O colegiado confirmou a cobrança de Imposto de Renda Pessoa Jurídica (IRPJ) e Contribuição Social sobre o Lucro Líquido (CSLL).
Foi mantida a aplicação de multa isolada mediante voto de qualidade, enquanto a qualificação da multa de ofício foi afastada por unanimidade.
Detalhes do processo
O processo tramitou com o número 10980.727397/2018-85.
Envolveu operações distintas que utilizaram estruturas societárias consideradas veículo pela Receita Federal.
Essas decisões reforçam o entendimento do fisco sobre a necessidade de substância econômica em transações corporativas.
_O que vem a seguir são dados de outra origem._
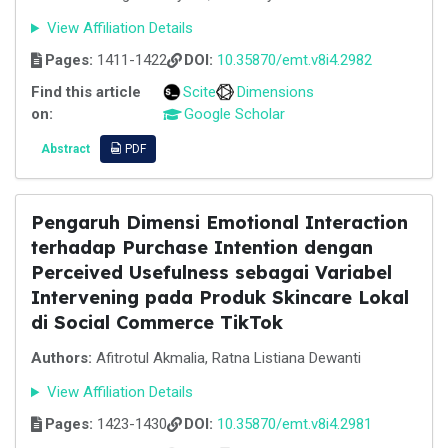
View Affiliation Details
Pages:
1411-1422
DOI:
10.35870/emt.v8i4.2982
Find this article
Scite
Dimensions
on:
Google Scholar
Abstract
PDF
Pengaruh Dimensi Emotional Interaction
terhadap Purchase Intention dengan
Perceived Usefulness sebagai Variabel
Intervening pada Produk Skincare Lokal
di Social Commerce TikTok
Authors:
Afitrotul Akmalia, Ratna Listiana Dewanti
View Affiliation Details
Pages:
1423-1430
DOI:
10.35870/emt.v8i4.2981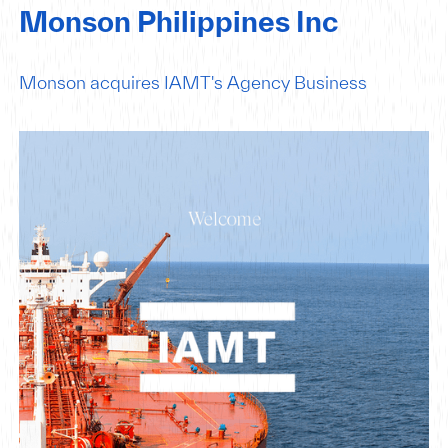
Monson Philippines Inc
Monson acquires IAMT's Agency Business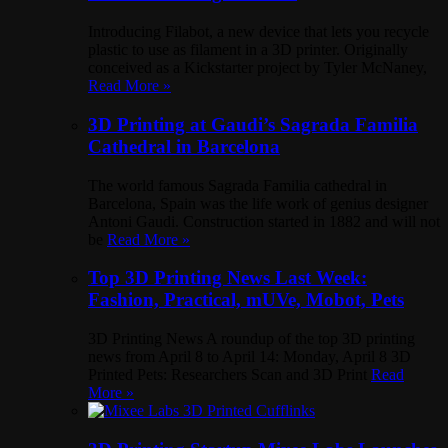
Introducing Filabot, a new device that lets you recycle
plastic to use as filament in a 3D printer. Originally
conceived as a Kickstarter project by Tyler McNaney,
Read More »
3D Printing at Gaudi’s Sagrada Familia
Cathedral in Barcelona
The world famous Sagrada Familia cathedral in
Barcelona, Spain was the life work of genius designer
Antoni Gaudi. Construction started in 1882 and will not
be
Read More »
Top 3D Printing News Last Week:
Fashion, Practical, mUVe, Mobot, Pets
3D Printing News A roundup of the top 3D printing
news from April 8 to April 14: Monday, April 8 3D
Printed Pets: Researchers Scan and 3D Print
Read
More »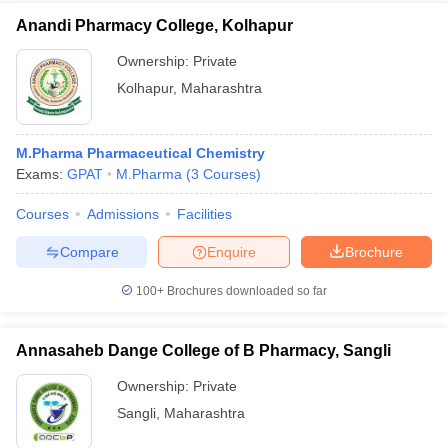
Anandi Pharmacy College, Kolhapur
Ownership:
Private
Kolhapur
,
Maharashtra
M.Pharma Pharmaceutical Chemistry
Exams:
GPAT
M.Pharma
(
3
Courses
)
Courses
Admissions
Facilities
Compare
Enquire
Brochure
100+
Brochures downloaded so far
Annasaheb Dange College of B Pharmacy, Sangli
Ownership:
Private
Sangli
,
Maharashtra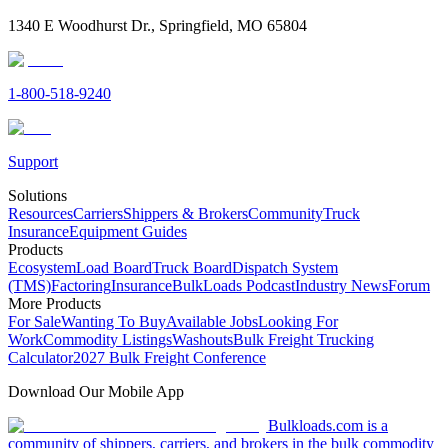
1340 E Woodhurst Dr., Springfield, MO 65804
1-800-518-9240
Support
Solutions
Resources
Carriers
Shippers & Brokers
Community
Truck
Insurance
Equipment Guides
Products
Ecosystem
Load Board
Truck Board
Dispatch System
(TMS)
Factoring
Insurance
BulkLoads Podcast
Industry News
Forum
More Products
For Sale
Wanting To Buy
Available Jobs
Looking For
Work
Commodity Listings
Washouts
Bulk Freight Trucking
Calculator
2027 Bulk Freight Conference
Download Our Mobile App
Bulkloads.com is a
community of shippers, carriers, and brokers in the bulk commodity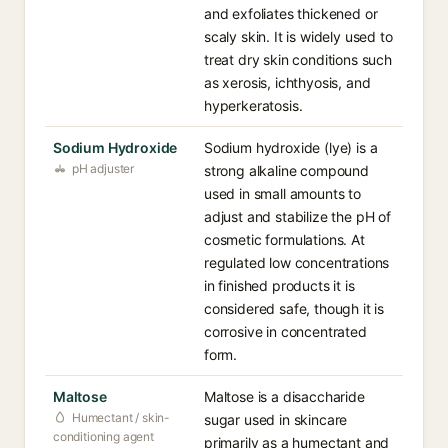
and exfoliates thickened or
scaly skin. It is widely used to
treat dry skin conditions such
as xerosis, ichthyosis, and
hyperkeratosis.
Sodium Hydroxide
Sodium hydroxide (lye) is a
pH adjuster
strong alkaline compound
used in small amounts to
adjust and stabilize the pH of
cosmetic formulations. At
regulated low concentrations
in finished products it is
considered safe, though it is
corrosive in concentrated
form.
Maltose
Maltose is a disaccharide
Humectant / skin-
sugar used in skincare
conditioning agent
primarily as a humectant and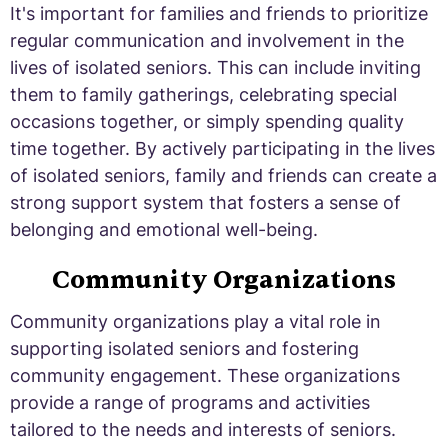
It's important for families and friends to prioritize
regular communication and involvement in the
lives of isolated seniors. This can include inviting
them to family gatherings, celebrating special
occasions together, or simply spending quality
time together. By actively participating in the lives
of isolated seniors, family and friends can create a
strong support system that fosters a sense of
belonging and emotional well-being.
Community Organizations
Community organizations play a vital role in
supporting isolated seniors and fostering
community engagement. These organizations
provide a range of programs and activities
tailored to the needs and interests of seniors.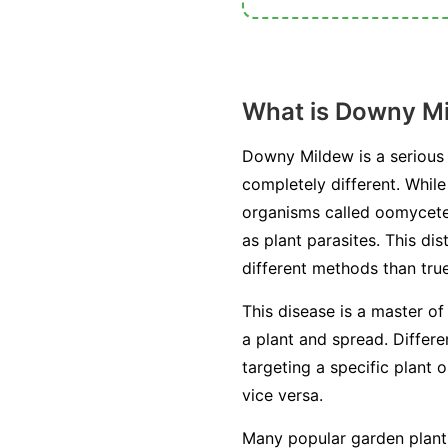
What is Downy M
Downy Mildew is a serious 
completely different. Whil
organisms called oomycetes
as plant parasites. This di
different methods than true
This disease is a master of
a plant and spread. Differ
targeting a specific plant 
vice versa.
Many popular garden plants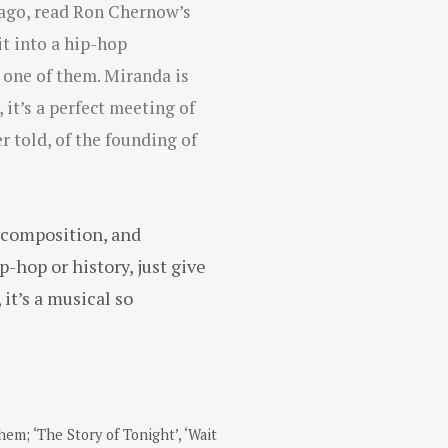
 ago, read Ron Chernow’s
t into a hip-hop
 one of them. Miranda is
it’s a perfect meeting of
 told, of the founding of
, composition, and
p-hop or history, just give
, it’s a musical so
them; ‘The Story of Tonight’, ‘Wait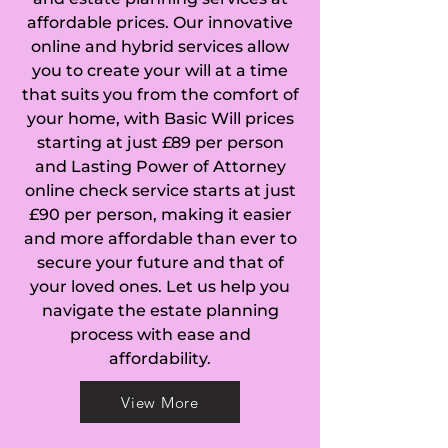
affordable prices. Our innovative
Chalgrave, Chalton, 
online and hybrid services allow
you to create your will at a time
Chaul End, Church 
that suits you from the comfort of
End Arlesey, 
your home, with Basic Will prices
starting at just £89 per person
Church End 
and Lasting Power of Attorney
online check service starts at just
Totternhoe, 
£90 per person, making it easier
and more affordable than ever to
Chawston, 
secure your future and that of
Chellington, 
your loved ones. Let us help you
navigate the estate planning
Chicksands, 
process with ease and
affordability.
Chiltern Green, 
View More
Clapham, Clifton, 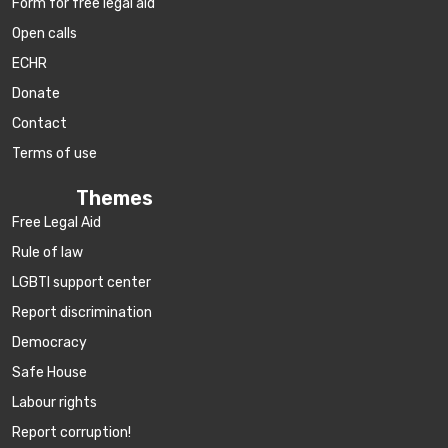
Form for free legal aid
Open calls
ECHR
Donate
Contact
Terms of use
Themes
Free Legal Aid
Rule of law
LGBTI support center
Report discrimination
Democracy
Safe House
Labour rights
Report corruption!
Operações com empresas veículo
Aquisição da Teaçu Armazéns Gerais
Um dos ágios refere-se à aquisição da Teaçu Armazéns Gerais, realizada por meio da Mestra Participações.
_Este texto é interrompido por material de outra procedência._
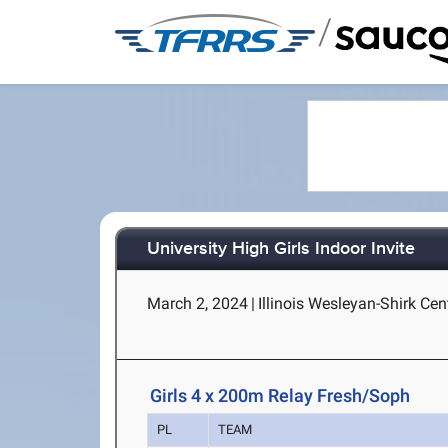
/
University High Girls Indoor Invite
March 2, 2024
|
Illinois Wesleyan-Shirk Cen
Girls 4 x 200m Relay Fresh/Soph
PL
TEAM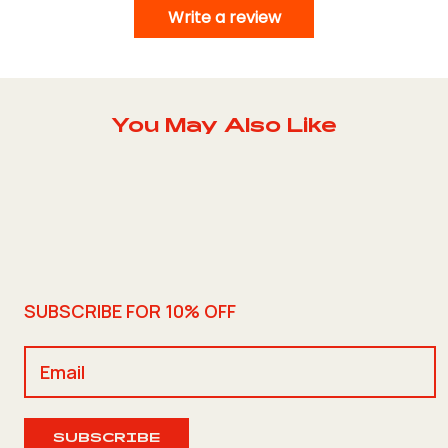
Write a review
You May Also Like
SUBSCRIBE FOR 10% OFF
SUBSCRIBE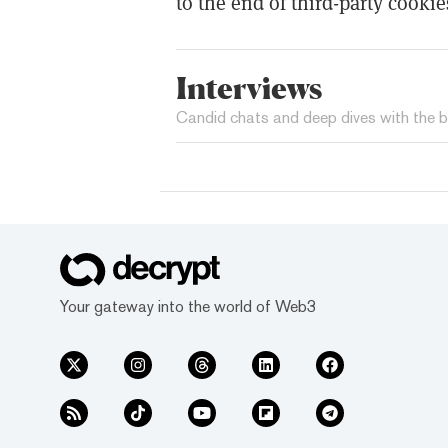
to the end of third-party cookie
Interviews
Candid chats and deep dives with the b
Your gateway into the world of Web3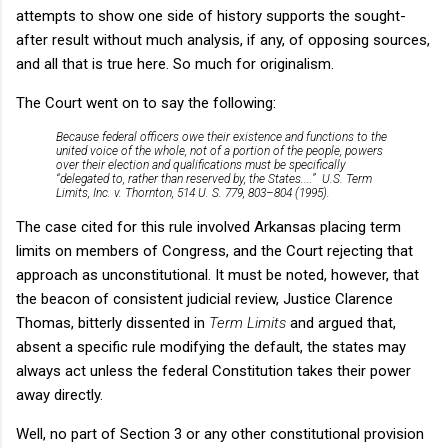
attempts to show one side of history supports the sought-
after result without much analysis, if any, of opposing sources,
and all that is true here. So much for originalism.
The Court went on to say the following:
Because federal officers owe their existence and functions to the
united voice of the whole, not of a portion of the people, powers
over their election and qualifications must be specifically
“delegated to, rather than reserved by, the States....” U.S. Term
Limits, Inc. v. Thornton, 514 U. S. 779, 803–804 (1995).
The case cited for this rule involved Arkansas placing term
limits on members of Congress, and the Court rejecting that
approach as unconstitutional. It must be noted, however, that
the beacon of consistent judicial review, Justice Clarence
Thomas, bitterly dissented in
Term Limits
and argued that,
absent a specific rule modifying the default, the states may
always act unless the federal Constitution takes their power
away directly.
Well, no part of Section 3 or any other constitutional provision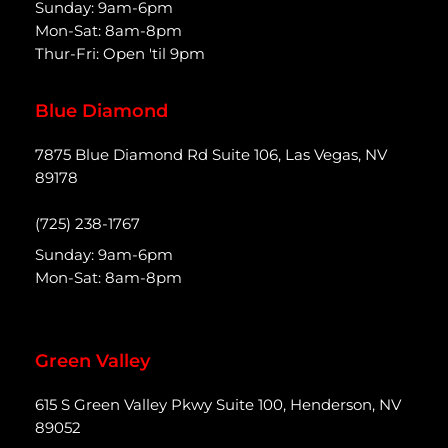
Sunday: 9am-6pm
Mon-Sat: 8am-8pm
Thur-Fri: Open 'til 9pm
Blue Diamond
7875 Blue Diamond Rd Suite 106, Las Vegas, NV
89178
(725) 238-1767
Sunday: 9am-6pm
Mon-Sat: 8am-8pm
Green Valley
615 S Green Valley Pkwy Suite 100, Henderson, NV
89052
Entrada de fundos na Rumo Logística
O outro ágio trata da entrada de fundos de investimento na Rumo Logística, operação intermediada por duas holdings.
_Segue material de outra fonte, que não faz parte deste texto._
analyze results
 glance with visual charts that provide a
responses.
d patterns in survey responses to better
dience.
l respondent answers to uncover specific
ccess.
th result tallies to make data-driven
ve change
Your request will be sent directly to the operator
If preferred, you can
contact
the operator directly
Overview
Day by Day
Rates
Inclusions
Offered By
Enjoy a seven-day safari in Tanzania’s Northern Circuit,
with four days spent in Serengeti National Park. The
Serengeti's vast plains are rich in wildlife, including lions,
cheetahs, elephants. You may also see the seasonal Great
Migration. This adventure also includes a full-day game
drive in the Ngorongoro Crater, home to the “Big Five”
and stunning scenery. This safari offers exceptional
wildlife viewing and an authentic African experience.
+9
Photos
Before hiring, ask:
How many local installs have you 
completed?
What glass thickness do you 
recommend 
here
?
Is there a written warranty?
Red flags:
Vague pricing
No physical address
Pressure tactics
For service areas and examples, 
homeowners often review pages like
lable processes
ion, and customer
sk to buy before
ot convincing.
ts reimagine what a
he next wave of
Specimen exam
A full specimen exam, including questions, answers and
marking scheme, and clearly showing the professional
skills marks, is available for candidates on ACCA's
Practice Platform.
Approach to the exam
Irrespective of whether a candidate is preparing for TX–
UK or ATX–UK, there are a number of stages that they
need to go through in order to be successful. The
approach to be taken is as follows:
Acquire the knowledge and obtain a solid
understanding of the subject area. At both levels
As duas holdings utilizadas foram posteriormente incorporadas, conforme consta nos documentos.
Entendimento da Receita Federal
Para a Receita Federal, as estruturas nas duas operações foram criadas apenas para transferir o ágio às investidas.
O fisco sustentou que essas estruturas foram elaboradas para gerar dedutibilidade fiscal.
A Receita argumentou que as empresas veículo não tinham substância econômica própria.
Fundamentação do relator
Para o relator Rafael Taranto Malheiros, os ágios eram indedutíveis conforme a legislação vigente.
O magistrado destacou que não houve a perda ou extinção do investimento pela investidora, em nenhuma das operações.
Sua fundamentação serviu de base para a decisão majoritária da turma.
Votação e multa aplicada
A turma manteve a multa isolada por voto de qualidade, após divergência entre os conselheiros.
O colegiado afastou a qualificação da multa de ofício por unanimidade, o que amenizou parcialmente a penalidade.
O voto de qualidade foi necessário para desempatar posicionamentos sobre a aplicação da multa.
Julgamento anterior relacionado
Em outro processo sobre as mesmas operações, julgado pela 2ª Turma da 4ª Câmara da 1ª Seção em fevereiro deste ano, concluiu-se pela indedutibilidade dos ágios.
Naquela ocasião, foi mantida a multa qualificada, diferentemente do caso atual.
O processo julgado pela 2ª Turma da 4ª Câmara da 1ª Seção tem o número 16561.720145/2016-81.